**YOUR INSTRUCTIONS**
Using the word "Điện" as the filter, copy each matching line from the records.

***** SUPPLIED DATA

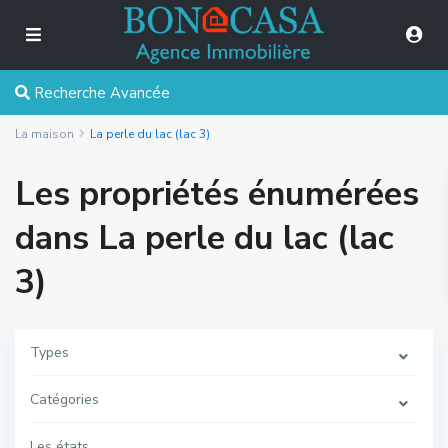
Recherche Avancée
La maison
La perle du lac (lac 3)
Les propriétés énumérées
dans La perle du lac (lac
3)
Types
Catégories
Les états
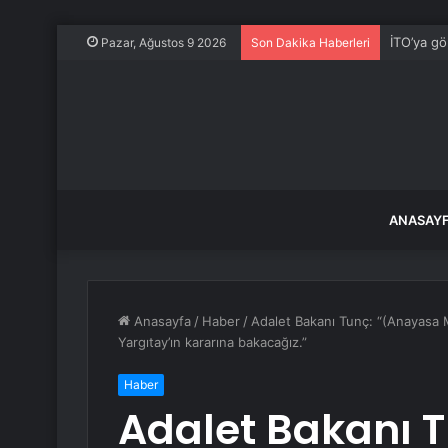
İTO’ya gö
Pazar, Ağustos 9 2026
Son Dakika Haberleri
ANASAY
Anasayfa
/
Haber
/
Adalet Bakanı Tunç: “(Anayasa M
Yargıtay’ın kararına bakacağız.”
Haber
Adalet Bakanı 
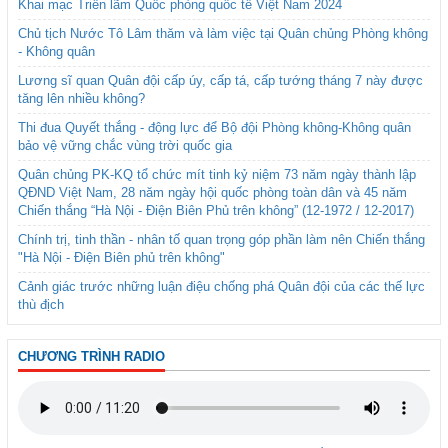
Khai mạc Triển lãm Quốc phòng quốc tế Việt Nam 2024
Chủ tịch Nước Tô Lâm thăm và làm việc tại Quân chủng Phòng không
- Không quân
Lương sĩ quan Quân đội cấp úy, cấp tá, cấp tướng tháng 7 này được
tăng lên nhiều không?
Thi đua Quyết thắng - động lực để Bộ đội Phòng không-Không quân
bảo vệ vững chắc vùng trời quốc gia
Quân chủng PK-KQ tổ chức mít tinh kỷ niệm 73 năm ngày thành lập
QĐND Việt Nam, 28 năm ngày hội quốc phòng toàn dân và 45 năm
Chiến thắng “Hà Nội - Điện Biên Phủ trên không” (12-1972 / 12-2017)
Chính trị, tinh thần - nhân tố quan trọng góp phần làm nên Chiến thắng
"Hà Nội - Điện Biên phủ trên không"
Cảnh giác trước những luận điệu chống phá Quân đội của các thế lực
thù địch
CHƯƠNG TRÌNH RADIO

**********

**WORKED SOLUTION**
Chiến thắng “Hà Nội - Điện Biên Phủ trên không” (12-1972 / 12-2017)
"Hà Nội - Điện Biên phủ trên không"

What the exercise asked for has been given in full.